Hanno poi suscitato le perplessità e le riserve dei vescovi i passaggi della proposta di legge che definiscono per la prima volta il matrimonio delle confessioni acattoliche quale «matrimonio religioso con effetti civili, mentre è sempre stato considerato e disciplinato, più correttamente, quale matrimonio civile celebrato in forma speciale». Rispondendo a una domanda su questo tema, durante il dibattito che è seguito al suo intervento, monsignor Betori ha specificato che «la tradizione giuridica italiana vede una specificità nel matrimonio cattolico, da cui vengono fatti derivare diritti civili. Nel testo della proposta di legge, invece, c’è un capovolgimento esplicito perché viene assunto come paradigma in tutti i matrimoni». «Penso a quelle confessioni – ha aggiunto il numero due della Cei – che prevedono un matrimonio di carattere poligamico.

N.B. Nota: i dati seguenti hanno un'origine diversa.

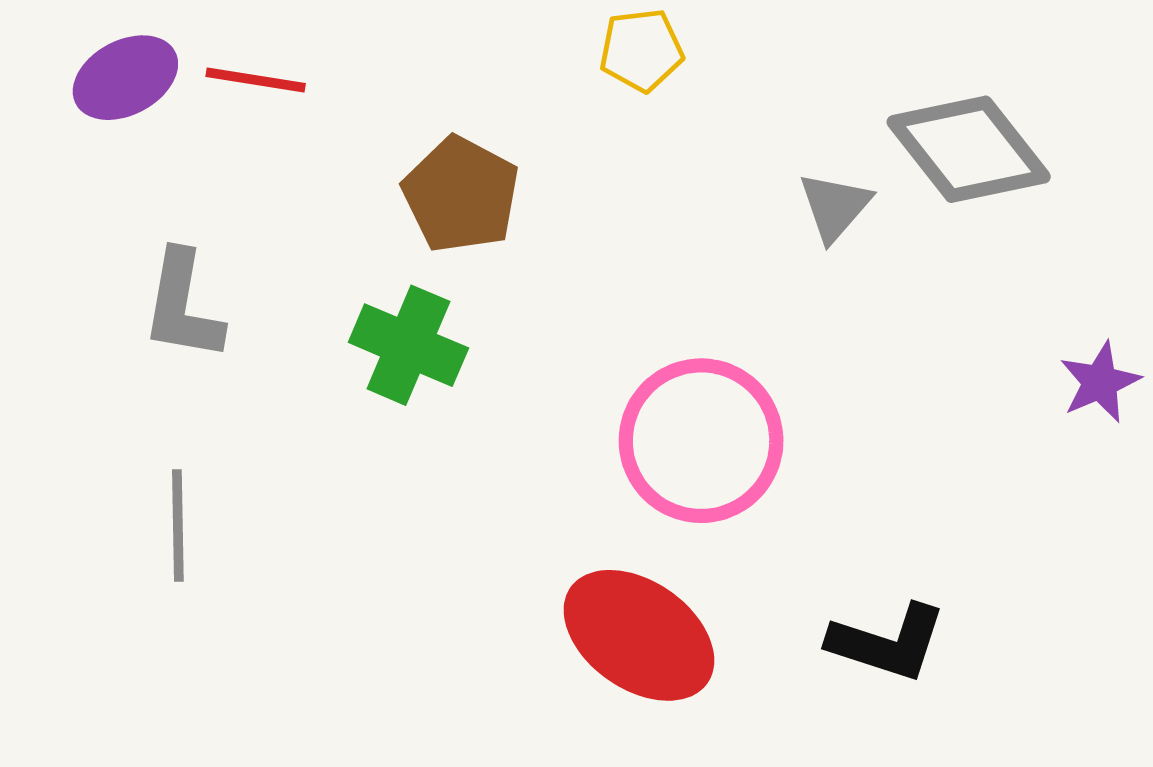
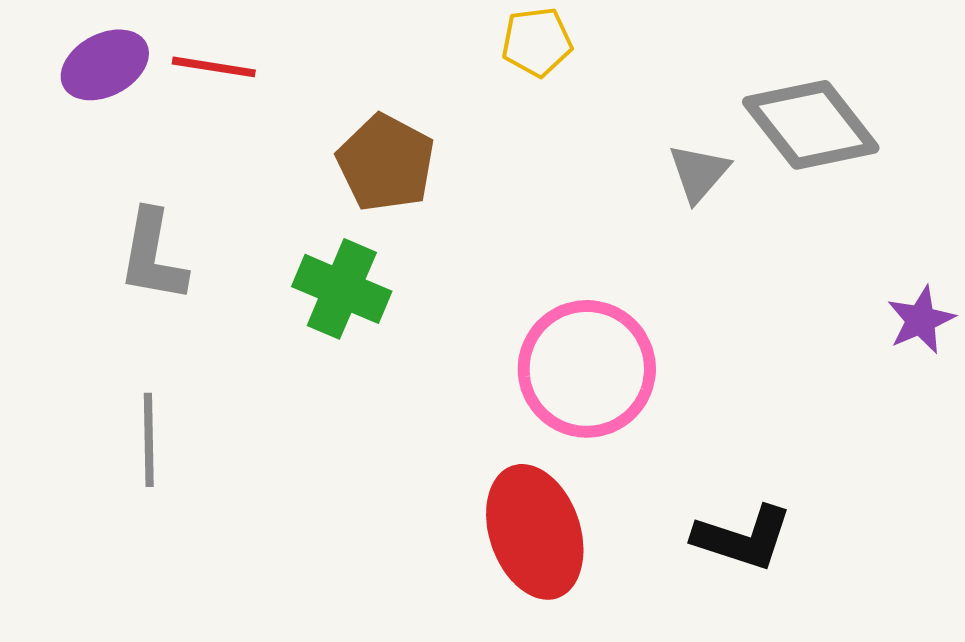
red ellipse: (639, 635) -> (535, 532), turned 36

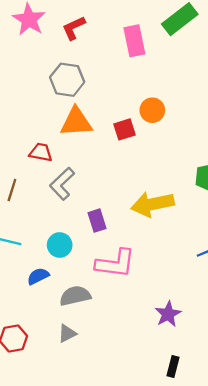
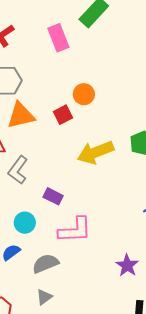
yellow arrow: (152, 204) -> (95, 152), moved
purple rectangle: (97, 221) -> (53, 196), turned -36

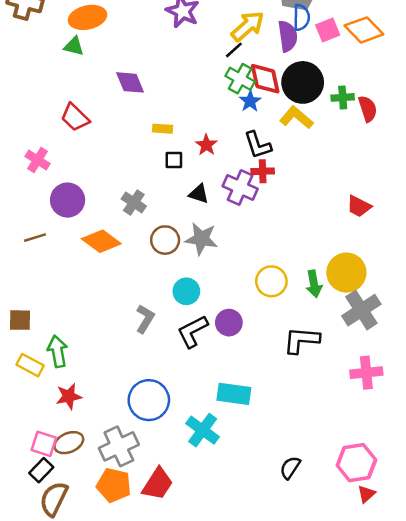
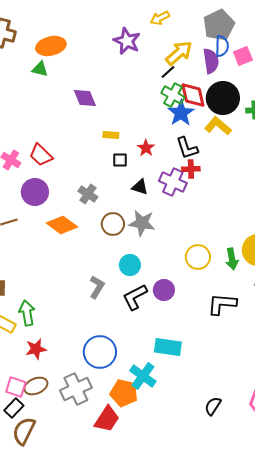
blue star: (250, 101) -> (181, 113), size x1.5
red trapezoid: (75, 117) -> (41, 155), moved
orange pentagon: (114, 485) -> (124, 393), moved

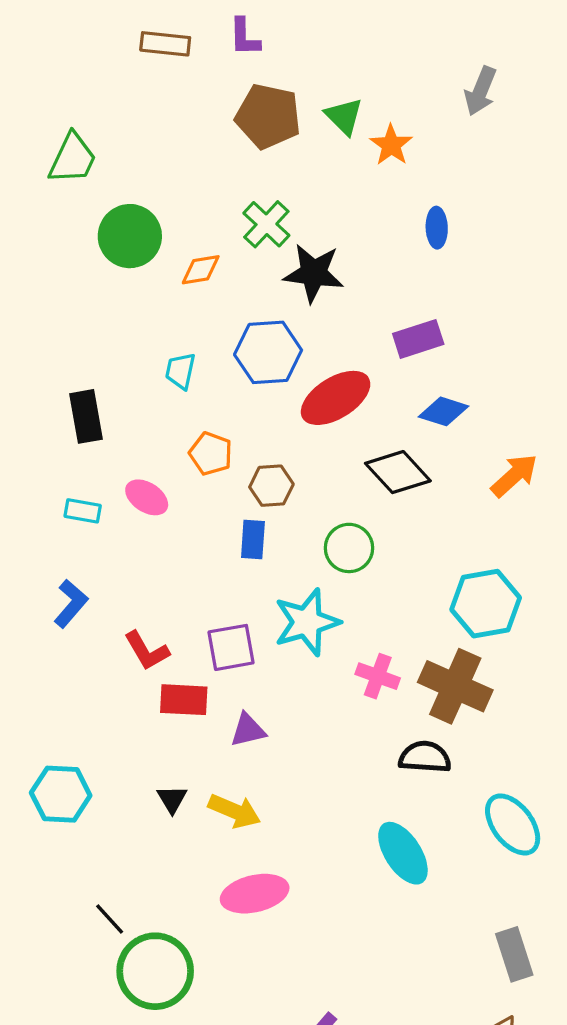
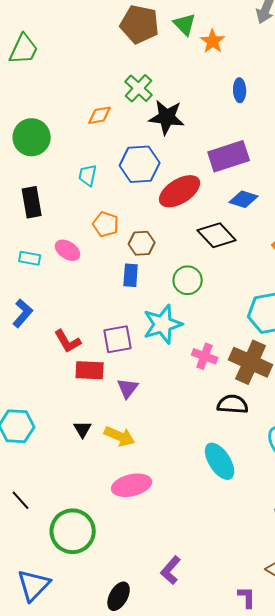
green circle: (130, 236) -> (32, 137), moved
purple rectangle: (418, 339) -> (229, 156), size x1.4
purple triangle: (248, 730) -> (128, 388), turned -40
black line: (110, 919) -> (21, 500), moved

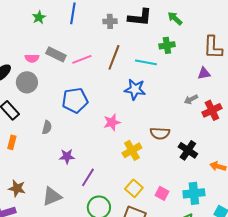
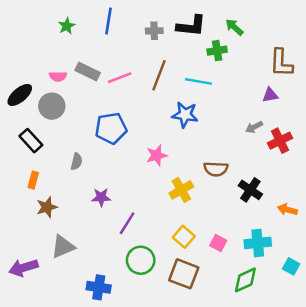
green cross: (167, 45) -> (217, 51), moved
brown star: (17, 188) -> (47, 207), moved, turned -30
gray triangle: (52, 196) -> (63, 247), moved

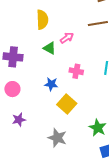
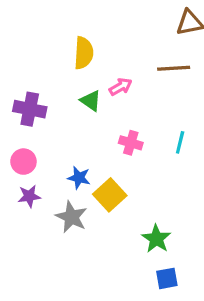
blue star: (51, 84) -> (79, 178), moved
purple star: (19, 120) -> (29, 196), moved
gray star: (57, 138) -> (71, 217), moved

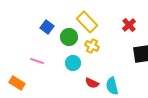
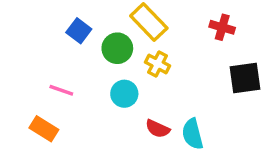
red cross: (129, 25) -> (222, 27), turned -32
orange rectangle: (17, 83) -> (44, 129), moved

Come poter attribuire tout court un riconoscimento con effetti civili al loro matrimonio?»
Betori ha precisato che per la Chiesa cattolica «non è in discussione assicurare il pieno rispetto della libertà religiosa, che è esigenza insopprimibile per l’uomo», anche perché la garanzia di questo diritto «costituisce la condizione per una pacifica convivenza e per una corretta laicità», ma ha pure osservato che le disposizioni previste dalla legge, come ad esempio la creazione di un «registro delle confessioni e della relativa iscrizione, nonché dei “diritti delle confessioni” iscritte in tale registro», introducono «per tutte le confessioni un regime giuridico sostanzialmente analogo a quello bilateralmente previsto per la confessione cattolica dal Concordato e dalle Intese», e talvolta persino «migliorativo». In questo modo «la dichiarata finalità di garantire l’eguale libertà delle confessioni religiose si traduce in una normativa che prevede una sostanziale omologazione tra realtà assai differenziate e comporta una tendenziale riconduzione al diritto comune della disciplina del fenomeno religioso».
Un’omologazione che potrebbe risultare inadeguata «rispetto alle problematiche determinate dalla diffusione di nuovi movimenti religiosi e delle sette, come pure rispetto alle questioni legate al fenomeno della intercultura e della multietnicità».
Il segretario della Cei ha quindi fatto notare che «l’esigenza di favorire l’integrazione dei nuovi gruppi e quindi la pacifica convivenza non deve tradursi in forme di ingiustificato cedimento di fronte a dottrine o a pratiche che suscitano allarme sociale e che contrastano con principi irrinunciabili della nostra civiltà giuridica».


Oltre a Betori, ieri sono stati invitati a intervenire in Commissione i rappresentanti della Federazione delle chiese evangeliche in Italia (Fcei) e dell’Unione delle comunità ebraiche italiane. Entrambi hanno espresso apprezzamento per l’impostazione della proposta di legge.